Evaluating generative video models remains an open problem. Reference-based metrics such as
Structural Similarity Index Measure (SSIM) and Peak Signal to Noise Ratio (PSNR) reward pixel
fidelity over semantic correctness, while Fréchet Video Distance (FVD) favors distributional
textures over physical plausibility. Binary Visual Question Answering (VQA) based benchmarks
like VBench 2.0 are prone to yes-bias and rely on low-resolution auditors that miss temporal
failures. Moreover, their prompts target a single dimension at a time, multiplying the number
of videos required while still not guaranteeing reliable results.
WorldJen addresses these limitations directly. Binary VQA is replaced with Likert-scale
questionnaires graded by a VLM that receives frames at native video resolution. Video generation
costs are addressed by using adversarially curated prompts that are designed to exercise up to
16 quality dimensions simultaneously. The framework is built around two interlocking contributions.
First, a blind human preference study is conducted, accumulating 2,696 pairwise
annotations from 7 annotators with 100% pair coverage over 50 of the curated prompts × 6
state-of-the-art video models.
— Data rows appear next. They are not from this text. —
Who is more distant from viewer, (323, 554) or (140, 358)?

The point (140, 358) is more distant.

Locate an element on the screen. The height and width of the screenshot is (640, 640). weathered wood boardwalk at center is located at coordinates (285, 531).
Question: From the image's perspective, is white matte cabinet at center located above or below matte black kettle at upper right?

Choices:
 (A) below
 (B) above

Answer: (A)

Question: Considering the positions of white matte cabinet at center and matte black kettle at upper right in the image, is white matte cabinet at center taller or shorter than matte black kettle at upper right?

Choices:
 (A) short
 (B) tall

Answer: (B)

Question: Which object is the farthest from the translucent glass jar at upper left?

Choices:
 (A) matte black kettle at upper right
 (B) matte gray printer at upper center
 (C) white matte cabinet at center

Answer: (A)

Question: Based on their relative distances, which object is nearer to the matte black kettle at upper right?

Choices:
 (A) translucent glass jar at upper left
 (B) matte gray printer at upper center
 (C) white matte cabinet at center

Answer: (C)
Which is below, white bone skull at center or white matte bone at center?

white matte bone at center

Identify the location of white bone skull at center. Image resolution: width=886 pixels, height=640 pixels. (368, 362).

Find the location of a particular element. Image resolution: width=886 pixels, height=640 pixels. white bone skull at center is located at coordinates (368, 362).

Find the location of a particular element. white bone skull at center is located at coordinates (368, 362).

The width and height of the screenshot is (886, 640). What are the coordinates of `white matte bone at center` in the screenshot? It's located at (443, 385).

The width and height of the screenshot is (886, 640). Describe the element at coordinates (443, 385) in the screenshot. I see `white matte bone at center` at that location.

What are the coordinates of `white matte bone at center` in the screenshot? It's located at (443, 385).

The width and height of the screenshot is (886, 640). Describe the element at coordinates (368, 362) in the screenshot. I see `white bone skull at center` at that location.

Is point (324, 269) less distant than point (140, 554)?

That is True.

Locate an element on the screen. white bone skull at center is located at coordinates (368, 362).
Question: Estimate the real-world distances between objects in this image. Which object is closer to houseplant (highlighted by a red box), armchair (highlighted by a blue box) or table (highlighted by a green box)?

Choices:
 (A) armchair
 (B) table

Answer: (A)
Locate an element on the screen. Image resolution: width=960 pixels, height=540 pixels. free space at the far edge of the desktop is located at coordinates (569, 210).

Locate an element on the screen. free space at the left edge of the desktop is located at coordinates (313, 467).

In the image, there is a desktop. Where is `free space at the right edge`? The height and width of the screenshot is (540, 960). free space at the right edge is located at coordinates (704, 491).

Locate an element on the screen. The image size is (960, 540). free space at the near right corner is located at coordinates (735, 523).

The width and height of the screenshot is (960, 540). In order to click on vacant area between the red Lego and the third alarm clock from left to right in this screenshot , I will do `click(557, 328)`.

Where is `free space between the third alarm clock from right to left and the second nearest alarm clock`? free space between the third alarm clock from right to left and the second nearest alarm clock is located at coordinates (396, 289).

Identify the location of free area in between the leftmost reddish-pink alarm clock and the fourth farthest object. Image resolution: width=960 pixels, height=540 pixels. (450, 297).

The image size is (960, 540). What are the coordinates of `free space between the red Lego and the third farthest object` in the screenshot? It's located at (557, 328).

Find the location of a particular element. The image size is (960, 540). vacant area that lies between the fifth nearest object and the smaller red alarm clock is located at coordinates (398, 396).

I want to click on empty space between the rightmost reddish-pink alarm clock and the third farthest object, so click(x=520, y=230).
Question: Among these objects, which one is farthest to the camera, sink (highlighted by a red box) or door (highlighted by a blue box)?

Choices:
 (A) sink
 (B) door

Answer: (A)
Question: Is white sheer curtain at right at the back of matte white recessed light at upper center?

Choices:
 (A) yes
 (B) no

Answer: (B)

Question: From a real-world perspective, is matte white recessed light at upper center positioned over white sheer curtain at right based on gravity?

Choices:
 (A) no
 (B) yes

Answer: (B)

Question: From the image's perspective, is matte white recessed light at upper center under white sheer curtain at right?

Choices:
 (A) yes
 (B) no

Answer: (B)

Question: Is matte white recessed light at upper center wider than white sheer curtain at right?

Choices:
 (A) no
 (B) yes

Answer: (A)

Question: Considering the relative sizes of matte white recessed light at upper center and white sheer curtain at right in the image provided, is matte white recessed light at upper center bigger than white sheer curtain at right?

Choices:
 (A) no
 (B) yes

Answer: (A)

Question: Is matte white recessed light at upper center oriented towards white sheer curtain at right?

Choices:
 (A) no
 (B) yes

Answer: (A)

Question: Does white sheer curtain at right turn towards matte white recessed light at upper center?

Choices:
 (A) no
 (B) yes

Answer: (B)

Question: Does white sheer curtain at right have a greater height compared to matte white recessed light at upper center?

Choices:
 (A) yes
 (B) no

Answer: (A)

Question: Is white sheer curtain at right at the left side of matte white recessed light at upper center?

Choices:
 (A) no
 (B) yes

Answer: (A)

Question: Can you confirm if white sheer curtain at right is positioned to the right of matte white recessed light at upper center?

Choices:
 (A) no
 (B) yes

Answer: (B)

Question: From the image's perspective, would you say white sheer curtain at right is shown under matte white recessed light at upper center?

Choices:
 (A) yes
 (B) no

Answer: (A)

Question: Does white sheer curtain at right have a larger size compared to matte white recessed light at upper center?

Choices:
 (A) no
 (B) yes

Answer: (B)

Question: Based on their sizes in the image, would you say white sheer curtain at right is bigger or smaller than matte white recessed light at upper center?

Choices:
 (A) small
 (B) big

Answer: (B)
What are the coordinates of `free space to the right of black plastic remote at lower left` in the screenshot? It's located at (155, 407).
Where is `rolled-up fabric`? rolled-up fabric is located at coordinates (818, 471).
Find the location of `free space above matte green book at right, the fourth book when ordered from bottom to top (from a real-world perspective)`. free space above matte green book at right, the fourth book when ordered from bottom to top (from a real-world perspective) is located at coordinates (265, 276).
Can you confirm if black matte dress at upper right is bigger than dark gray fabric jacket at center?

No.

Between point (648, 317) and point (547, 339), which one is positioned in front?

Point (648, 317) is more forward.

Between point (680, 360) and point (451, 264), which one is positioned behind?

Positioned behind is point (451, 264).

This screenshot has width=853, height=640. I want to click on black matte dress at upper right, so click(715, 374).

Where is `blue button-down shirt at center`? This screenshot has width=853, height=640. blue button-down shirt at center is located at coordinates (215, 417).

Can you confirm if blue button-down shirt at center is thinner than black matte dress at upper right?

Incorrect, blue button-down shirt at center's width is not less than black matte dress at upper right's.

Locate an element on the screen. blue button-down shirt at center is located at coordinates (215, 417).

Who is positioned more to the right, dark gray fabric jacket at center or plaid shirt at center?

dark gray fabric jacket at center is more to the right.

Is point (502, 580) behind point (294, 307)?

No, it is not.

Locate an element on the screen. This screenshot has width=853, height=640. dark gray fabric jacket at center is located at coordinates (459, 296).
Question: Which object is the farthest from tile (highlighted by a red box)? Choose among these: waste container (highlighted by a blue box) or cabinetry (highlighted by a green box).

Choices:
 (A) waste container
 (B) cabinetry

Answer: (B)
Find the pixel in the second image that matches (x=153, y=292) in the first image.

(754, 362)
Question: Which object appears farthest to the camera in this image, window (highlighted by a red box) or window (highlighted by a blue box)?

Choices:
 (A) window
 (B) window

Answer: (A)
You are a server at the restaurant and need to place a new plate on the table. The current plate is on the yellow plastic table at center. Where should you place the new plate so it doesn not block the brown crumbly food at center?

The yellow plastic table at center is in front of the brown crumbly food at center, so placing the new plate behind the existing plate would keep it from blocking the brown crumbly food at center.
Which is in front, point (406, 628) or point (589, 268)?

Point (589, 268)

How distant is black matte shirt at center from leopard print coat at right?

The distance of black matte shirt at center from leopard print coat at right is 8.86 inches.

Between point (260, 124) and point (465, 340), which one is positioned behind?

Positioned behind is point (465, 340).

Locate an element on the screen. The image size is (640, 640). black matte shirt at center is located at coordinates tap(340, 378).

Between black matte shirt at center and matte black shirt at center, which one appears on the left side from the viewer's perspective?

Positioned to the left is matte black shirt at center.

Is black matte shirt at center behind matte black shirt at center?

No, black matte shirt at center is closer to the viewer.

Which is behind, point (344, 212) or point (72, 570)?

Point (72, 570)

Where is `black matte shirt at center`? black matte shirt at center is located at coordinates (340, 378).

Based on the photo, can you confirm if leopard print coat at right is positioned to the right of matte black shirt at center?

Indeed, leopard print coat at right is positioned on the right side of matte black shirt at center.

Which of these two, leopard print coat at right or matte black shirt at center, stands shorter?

A mean inter-annotator agreement of 66.9% is achieved and the
study establishes a human ground-truth Bradley–Terry (BT) rating with a three-tier structure.
Second, a VLM-as-judge evaluation engine using prompt-specific, dimension-specific Likert
questionnaires (10 questions per dimension, 47,160 scored responses) judges the videos and
reproduces the human-established three-tier BT rating structure independently. The VLM
achieves a Spearman ρ̂ = 1.000, p = 0.0014 that is interpreted as tier agreement with the human results.
Three focused ablation studies validate the robustness of the VLM evaluation
framework.